La realidad marca que las prioridades actuales a la hora gastar mil pesos están lejos de una cancha, y mucho mas cerca de la supervivencia cotidiana. Por eso es que la llegada de Juan Cruz generó tanta revolución en Ciudad de los Cuartetos, no sólo porque iban a ver a un jugador de fútbol de esos que ya no pueden ver ni por la tele, sino porque lo iban a ver ahí, a la vuelta de su casa.

¿En serio va a venir un jugador a nuestro barrio? ¿En serio va tener una práctica con nosotros? ¿Nos va a rebotar una pared? ¿Va a tomar la merienda con nosotros? Sí, en serio. Todo eso iba a pasar y pasó, y una cosa es que yo trate de contarles con palabras lo que esos pibes y pibas vivieron y otra, muy distinta, es haberle visto los ojitos y la sonrisa. Una cosa es que les cuente que cuando nos íbamos nos corrieron atrás del auto casi hasta la salida del barrio y otra, muy distinta, es poder apreciarlo y tomar dimensión del hecho.


“Quiero que sepan que más allá del fútbol es muy importante el estudio y otras actividades culturales que puedan realizar. Acá tienen un centro cultural que pueden aprovechar para poder crecer no solo como futbolistas. A mí, poder capacitarme en otras cosas me hizo incluso mucho mejor como jugador y cómo persona”, decía Juan, mientras todos escuchaban atentos."

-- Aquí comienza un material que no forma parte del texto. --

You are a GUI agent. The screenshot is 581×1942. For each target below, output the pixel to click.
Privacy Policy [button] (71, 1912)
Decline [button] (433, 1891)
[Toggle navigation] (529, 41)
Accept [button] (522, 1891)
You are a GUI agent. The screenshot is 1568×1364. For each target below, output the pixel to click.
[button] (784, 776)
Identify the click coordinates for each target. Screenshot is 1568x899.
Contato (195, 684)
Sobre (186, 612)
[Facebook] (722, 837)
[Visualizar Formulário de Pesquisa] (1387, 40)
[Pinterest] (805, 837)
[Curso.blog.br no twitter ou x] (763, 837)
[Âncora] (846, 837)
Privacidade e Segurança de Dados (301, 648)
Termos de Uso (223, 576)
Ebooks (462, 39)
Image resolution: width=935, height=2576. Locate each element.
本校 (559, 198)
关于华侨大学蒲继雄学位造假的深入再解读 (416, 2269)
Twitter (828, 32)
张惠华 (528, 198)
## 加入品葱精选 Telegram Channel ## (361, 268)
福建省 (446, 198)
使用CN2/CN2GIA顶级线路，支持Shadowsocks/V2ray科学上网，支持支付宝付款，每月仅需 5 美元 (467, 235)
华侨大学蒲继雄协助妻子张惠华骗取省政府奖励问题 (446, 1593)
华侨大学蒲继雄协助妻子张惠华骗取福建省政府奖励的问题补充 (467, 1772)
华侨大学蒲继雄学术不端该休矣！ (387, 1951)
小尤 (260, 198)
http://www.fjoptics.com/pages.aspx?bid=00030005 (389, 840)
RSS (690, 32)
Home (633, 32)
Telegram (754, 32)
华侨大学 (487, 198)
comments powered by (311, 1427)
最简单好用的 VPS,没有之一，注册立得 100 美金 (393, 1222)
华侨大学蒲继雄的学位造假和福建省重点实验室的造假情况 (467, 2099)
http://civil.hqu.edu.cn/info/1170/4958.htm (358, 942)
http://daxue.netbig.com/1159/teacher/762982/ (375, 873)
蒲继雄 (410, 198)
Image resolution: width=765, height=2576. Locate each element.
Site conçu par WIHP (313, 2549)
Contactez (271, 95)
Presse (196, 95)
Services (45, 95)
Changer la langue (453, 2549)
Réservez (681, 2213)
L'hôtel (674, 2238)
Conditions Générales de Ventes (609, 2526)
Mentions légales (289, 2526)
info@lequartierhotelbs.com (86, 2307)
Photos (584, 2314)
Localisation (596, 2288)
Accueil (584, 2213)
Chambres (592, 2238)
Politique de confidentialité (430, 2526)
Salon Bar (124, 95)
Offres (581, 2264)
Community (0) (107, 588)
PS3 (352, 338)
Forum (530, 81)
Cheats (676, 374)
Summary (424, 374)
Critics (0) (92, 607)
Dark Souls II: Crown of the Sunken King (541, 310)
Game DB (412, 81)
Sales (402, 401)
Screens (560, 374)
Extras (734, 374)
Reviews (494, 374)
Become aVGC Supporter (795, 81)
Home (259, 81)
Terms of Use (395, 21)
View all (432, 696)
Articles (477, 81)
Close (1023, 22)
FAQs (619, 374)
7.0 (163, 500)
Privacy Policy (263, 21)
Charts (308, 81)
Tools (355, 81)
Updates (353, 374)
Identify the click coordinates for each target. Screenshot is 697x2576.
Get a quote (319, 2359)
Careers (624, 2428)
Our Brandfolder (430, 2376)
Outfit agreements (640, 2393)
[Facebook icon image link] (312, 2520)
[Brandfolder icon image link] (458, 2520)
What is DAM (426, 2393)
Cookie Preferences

Vivimos en un país en dónde un futbolista muchas veces es más importante que un maestro y eso, a decir verdad, no está nada bien, pero es la realidad. El fútbol es parte de nuestra cultura y es, como se dice por ahí, lo “más importante de las cosas menos importantes”. Que existan futbolistas con compromiso social que estén dispuestos a dedicar una parte de su vida a la sociedad y que puedan bajar un buen ejemplo a quienes lo admiran, más que importante, diría que es imprescindible; mucho más aún en una sociedad que hace de la pelota un culto.



Sabemos que la educación es el bastión para los grandes cambios y sabemos también que los chicos y chicas depositan muchas veces más interés en el fútbol que en su educación formal. Entonces, sí desde el fútbol podemos dar un mensaje sobre lo importante que es la educación, ¿por qué no hacerlo? ¿Por qué no poder mostrarle a los pibes y pibas, y a sus padres, que a partir de este deporte también se pueden aprender valores humanos, que exceden la competencia con otro? Desde la Fundación Igualar, en la que participamos junto a Juan y muchos otros y otras, lo estamos intentando y esperamos con el tiempo contar con muchos más jugadores y jugadoras, del deporte que sea, con ganas de poder participar de estas experiencias en los barrios.


Dejo para el final una gran frase de Eduardo Galeano: “El niño pobre, en general negro o mulato, encuentra en el fútbol la posibilidad de ascenso social, que no tiene otro juguete que la pelota: la pelota es la única varita mágica en la que puede creer”. La frase de Galeano es maravillosa pero no puede ser definitoria. Debemos tener y sentir el compromiso y la obligación de luchar para que la pelota sea una -tan solo una- de las múltiples oportunidades que un niño o niña pueda elegir para crecer, desarrollarse, y progresar.